La forge des âmes

Publié le par L'humain dans le sac

L'anecdote se passe il y a quelques années. Mon fils a deux ans ; je suis dans le salon avec un ami, en train de prendre le café. Nous discutons de choses, d'autres, tentons d'avoir une de ces conversations à haute teneur en neurones qui font la vanité et les plaisirs de la société.


Mon fils, lui, joue. Il fait rouler des voitures minuscules aux vitesses ahurissantes de l'imagination, vient me montrer deux morceaux de pâte à modeler collés ensemble, qu'il a décidé d'appeler Nemo, me demande de faire parler ses peluches.


"Il est cool, ton fils !"
Oui, il est cool, c'est un doux. Pas spécialement taillé à la mesure de la brutalité des choses et de certains êtres. Crainte que j'exprimai ainsi : "j'ai un peu peur qu'il s'en prenne plein la gueule."
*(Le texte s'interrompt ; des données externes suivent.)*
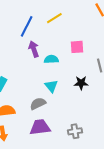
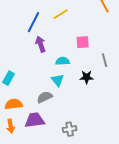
cyan semicircle: (51, 59) -> (63, 61), moved
purple trapezoid: (40, 127) -> (35, 120), moved
gray cross: (75, 131) -> (70, 129), moved

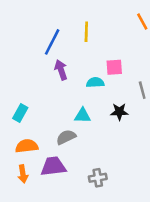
yellow line: (61, 14) -> (86, 32), turned -56
cyan semicircle: (63, 61) -> (95, 83), moved
cyan triangle: (58, 80) -> (83, 116), turned -48

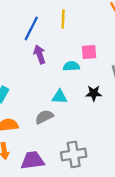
purple trapezoid: (53, 166) -> (32, 160), moved
gray cross: (98, 178) -> (74, 154), size x1.5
Et l'ami, homme bon par ailleurs, de me dire :
"Ca lui forgera le caractère !"


La phrase est classique, certainement lancée avec les meilleurs intentions, mais je réalise en l'entendant ce qu'elle nous dit. Prendre du métal, le plonger dans le feu, le placer entre le marteau et l'enclume, le frapper, le plonger dans l'eau glacée, puis dans le feu à nouveau, le marteler encore, pour lui faire acquérir la forme voulue, la dureté, le poids, le tranchant voulu. 


Et remplacer, tout naturellement, au détour d'une expression toute faite, le métal par l'enfant. Le brûler, le frapper, le geler, et encore. Lui donner la forme, la dureté et le tranchant d'un bon outil. Un beau caractère brillant et métallique... C'est curieux, mais quand je pense "humanité", les premières qualités qui me viennent à l'esprit ne sont pas celles du métal ou d'un outil.


Celui qui tente de forger mon fils, je le passe au knout. Si j'ai bien compris le principe, il en sortira grandi.